There's an article in the New York Times about the moral panic over Dungeons & Dragons in the Eighties. I only played it a few times, and I remember that I sort of enjoyed it, but it never became part of my life. I just wasn't that sociable a nerd and preferred to read sci-fi by myself. Also, D&D came in when I was already in my early twenties, and I think you had to catch the bug in your mid-teens or thereabouts. Anyway, the D&D panic never really spread to Britain, perhaps because fundamentalist Christians have never had much clout since the 19th century (in England, at any rate). We've been lucky in that respect.
Anyway, the story behind the D&D panic is the usual nonsense - the association of various real and imaginary Bad Things with a Strange Activity adults don't get. 'Fred plays this game, now Fred is dead - the game somehow killed Fred'. One can of course correlate teen suicide quite easily with walking, bathing, or wearing trousers, but a game featuring spells and evil wizards must have seemed like a literal godsend to attention-seekers and yammering idiots of the 'think of the children' variety.
An interesting fact the NYT mentions in passing:
The explosion of video games over the last few decades has been accompanied not by an increase in youth violence but, rather, by a sharp decline.But there are no headlines in that. Another good article on D&D is here. It makes the point that nerd culture has won the war against Christian intolerance, and that the nerds are fairly magnanimous in victory. It also gives examples of the scare pamphlets religious bigots put out to stigmatise gamers. The parallels with Salem and the McCarthy era are obvious enough so I won't labour them.
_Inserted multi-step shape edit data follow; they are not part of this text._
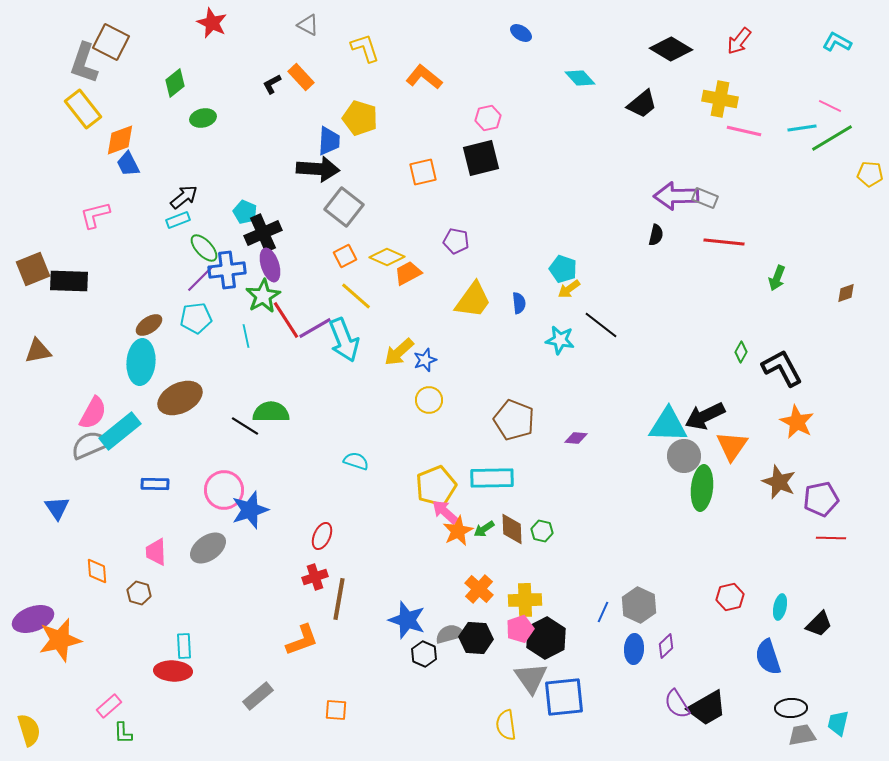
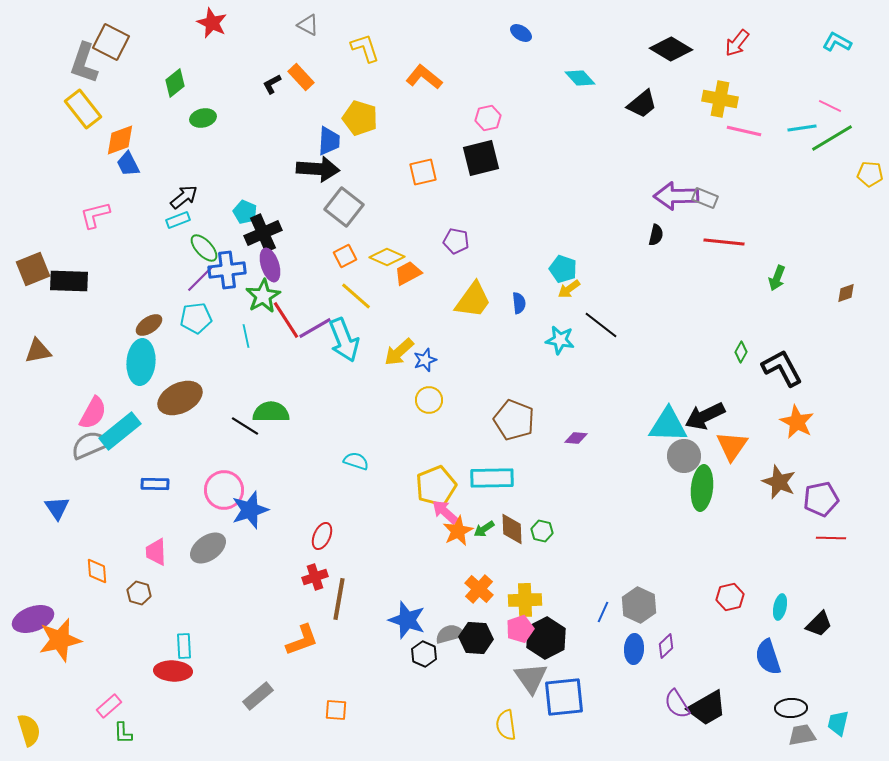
red arrow at (739, 41): moved 2 px left, 2 px down
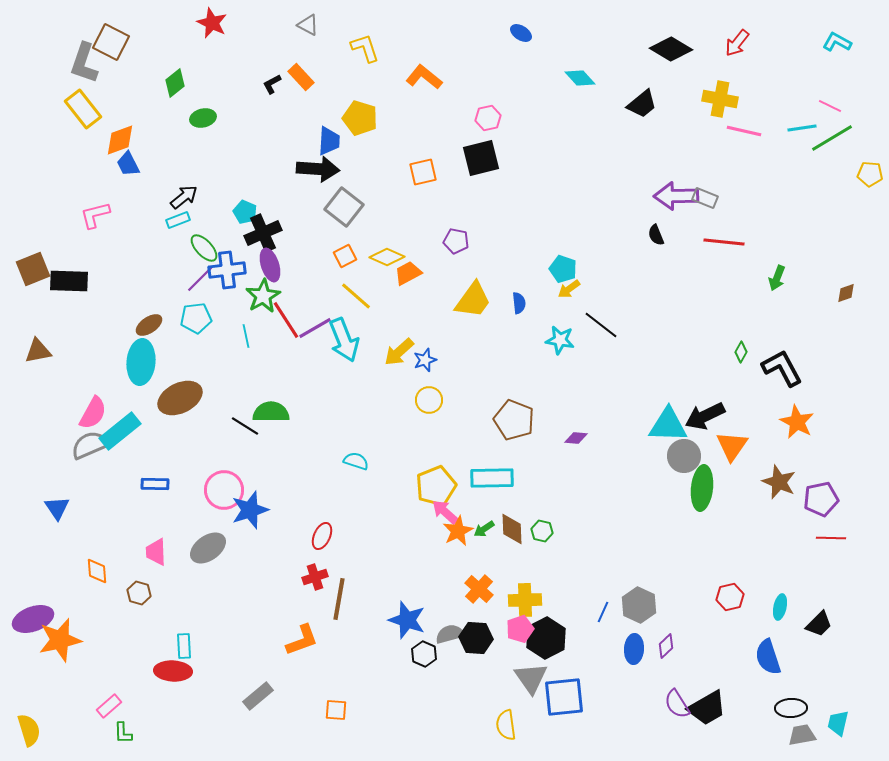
black semicircle at (656, 235): rotated 145 degrees clockwise
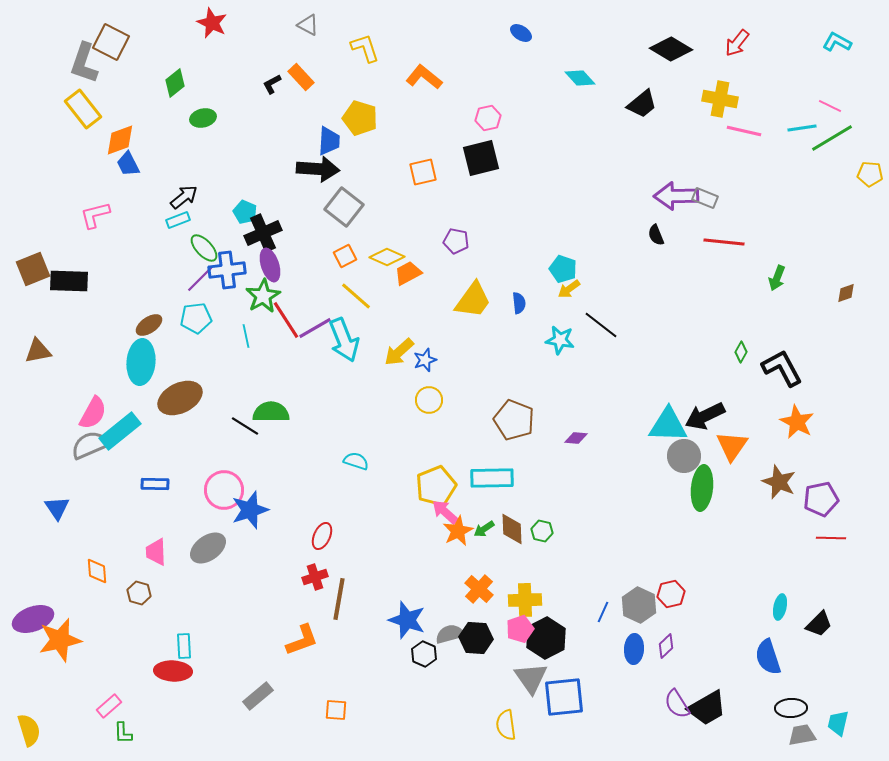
red hexagon at (730, 597): moved 59 px left, 3 px up
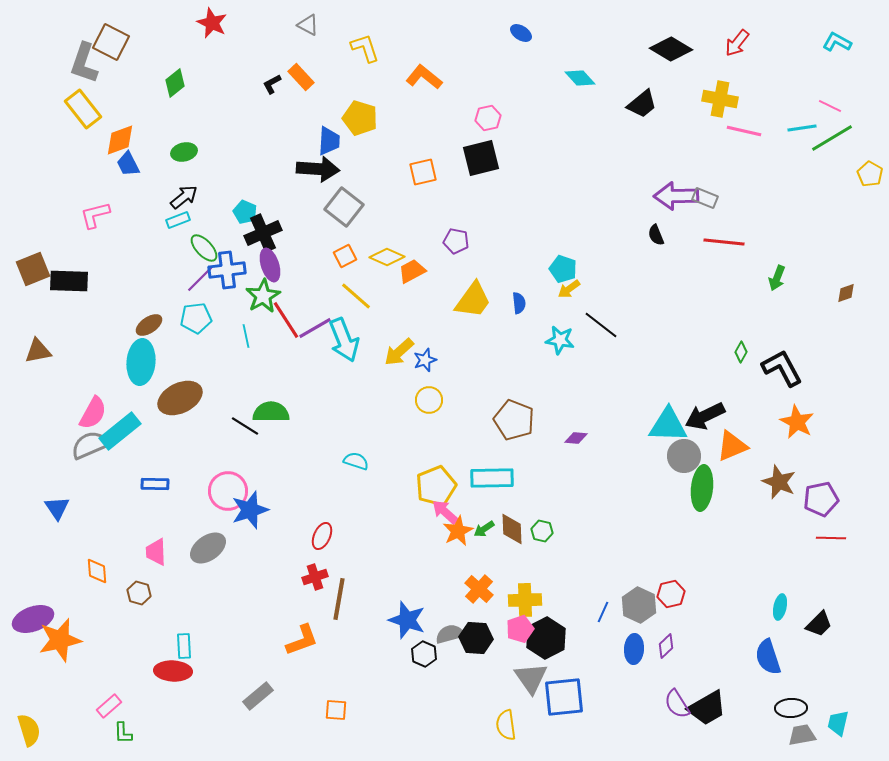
green ellipse at (203, 118): moved 19 px left, 34 px down
yellow pentagon at (870, 174): rotated 25 degrees clockwise
orange trapezoid at (408, 273): moved 4 px right, 2 px up
orange triangle at (732, 446): rotated 32 degrees clockwise
pink circle at (224, 490): moved 4 px right, 1 px down
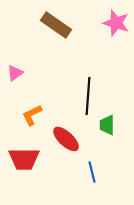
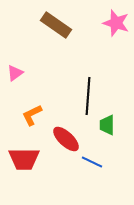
blue line: moved 10 px up; rotated 50 degrees counterclockwise
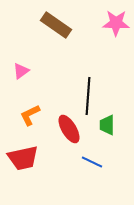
pink star: rotated 16 degrees counterclockwise
pink triangle: moved 6 px right, 2 px up
orange L-shape: moved 2 px left
red ellipse: moved 3 px right, 10 px up; rotated 16 degrees clockwise
red trapezoid: moved 1 px left, 1 px up; rotated 12 degrees counterclockwise
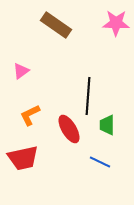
blue line: moved 8 px right
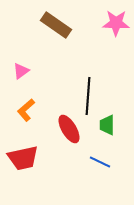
orange L-shape: moved 4 px left, 5 px up; rotated 15 degrees counterclockwise
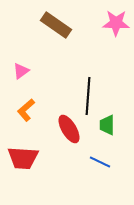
red trapezoid: rotated 16 degrees clockwise
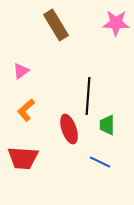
brown rectangle: rotated 24 degrees clockwise
red ellipse: rotated 12 degrees clockwise
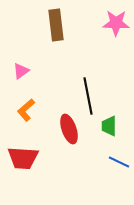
brown rectangle: rotated 24 degrees clockwise
black line: rotated 15 degrees counterclockwise
green trapezoid: moved 2 px right, 1 px down
blue line: moved 19 px right
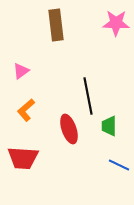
blue line: moved 3 px down
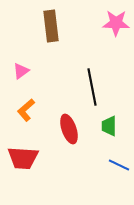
brown rectangle: moved 5 px left, 1 px down
black line: moved 4 px right, 9 px up
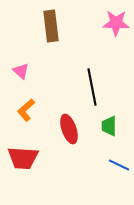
pink triangle: rotated 42 degrees counterclockwise
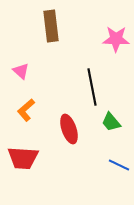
pink star: moved 16 px down
green trapezoid: moved 2 px right, 4 px up; rotated 40 degrees counterclockwise
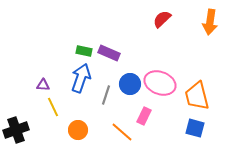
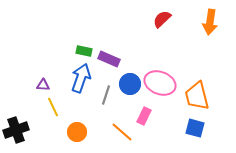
purple rectangle: moved 6 px down
orange circle: moved 1 px left, 2 px down
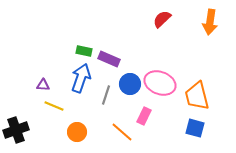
yellow line: moved 1 px right, 1 px up; rotated 42 degrees counterclockwise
A list of deaths caused by various problems were blamed on a dice-rolling fantasy game, in a dishonest attempt to provide a religious 'one size fits all' explanation. And the article ends with this thought:
In the 1980s, angry mobs of parents burned their kids' D&D books. Those kids, now grown up, digitize and annotate the pamphlets that once condemned them.
It's a weird kind of progress, but progress nonetheless.